— Problem description —
For each line below that holds "Intaba", return the line as it stands.

[Stored data entries]
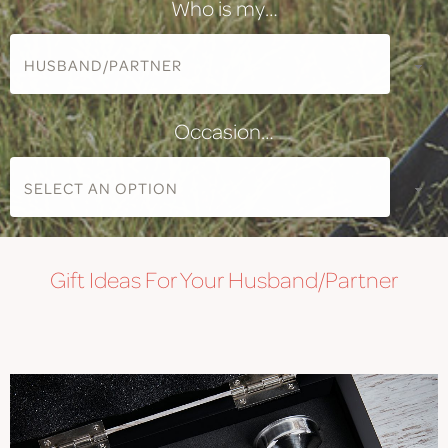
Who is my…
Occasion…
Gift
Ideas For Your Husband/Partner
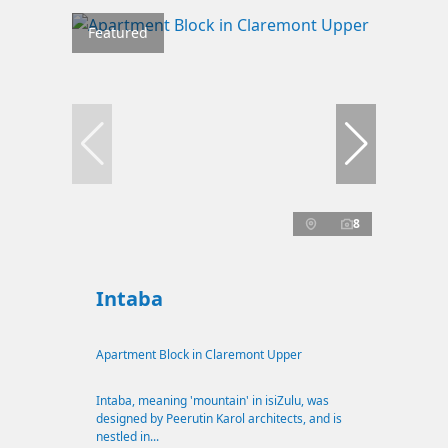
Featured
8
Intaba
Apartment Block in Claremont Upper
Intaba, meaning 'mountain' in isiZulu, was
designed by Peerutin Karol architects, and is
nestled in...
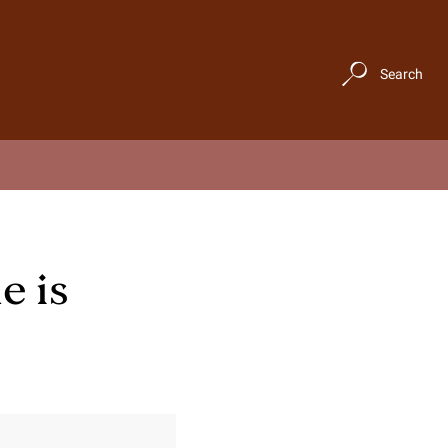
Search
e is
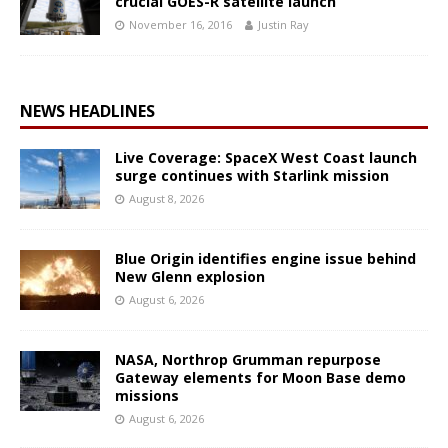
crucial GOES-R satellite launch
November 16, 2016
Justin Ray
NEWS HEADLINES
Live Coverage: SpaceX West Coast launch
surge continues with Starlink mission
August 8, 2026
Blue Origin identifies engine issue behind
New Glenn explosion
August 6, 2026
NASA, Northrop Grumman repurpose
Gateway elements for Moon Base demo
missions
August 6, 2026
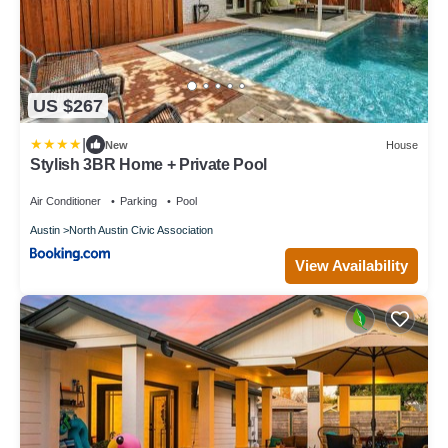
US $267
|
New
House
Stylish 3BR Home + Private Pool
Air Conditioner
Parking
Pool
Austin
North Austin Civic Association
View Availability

...

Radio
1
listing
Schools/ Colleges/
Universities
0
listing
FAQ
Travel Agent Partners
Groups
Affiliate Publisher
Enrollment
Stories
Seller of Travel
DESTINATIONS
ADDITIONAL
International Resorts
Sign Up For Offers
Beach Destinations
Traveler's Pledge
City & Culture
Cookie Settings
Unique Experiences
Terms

— Exercise response —
Intaba
Intaba, meaning 'mountain' in isiZulu, was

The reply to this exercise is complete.